When is the “end” of this Coronavirus season? Do we return to “normal” at the end of the summer? I have no idea. However, I do know that when it happens, I will have already given intentional thought to my plan to return because there are some lessons learned and best practices to hold on to during this period of being at home with my family and work. Here are just a few I’d thought I share:

Be Present. Being more present has always been a pursuit of mine. And amidst a shelter-in environment, I’ve been more present without the back and forth to the office. When we are present, we thrive. When we are present, we are listening to our clients. When we are present, we are having more fun with our family. Compare it to being in the zone in athletics. We are solely focused on the conversation or task at hand, making us ultimately more effective as leaders and parents. Be present.

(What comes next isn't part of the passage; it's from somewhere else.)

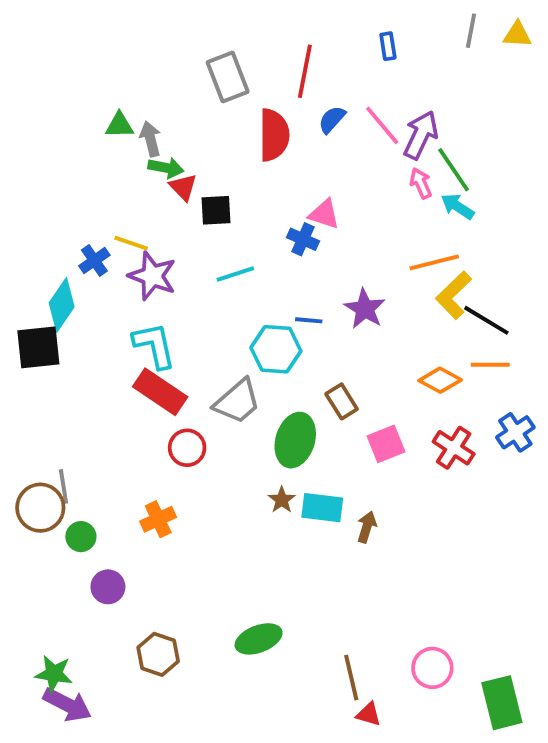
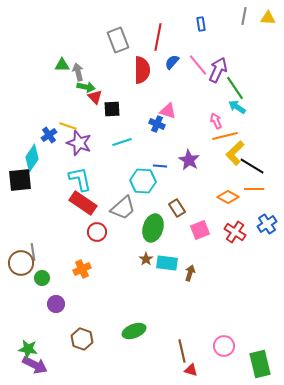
pink arrow: (421, 183) -> (216, 121), moved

Be Proactive. Even though none of us anticipated the spread of this virus, there have still been plenty of opportunities to be proactive. Despite the uncertainty, a forward-thinking strategy creates freedom and reassurance. Having the flexibility to make anticipated adjustments and then course correct from there helps us weather the difficult days and be ahead over the long-term. This relates to our financial strategy and our day-to-day structure with kids at home. Have a plan, discuss it, and see it to completion. That might result in a strategy to invest in the market with dollar-cost averaging or decide to double recipes so you don’t have to cook as much. Either way, be proactive in life and at work.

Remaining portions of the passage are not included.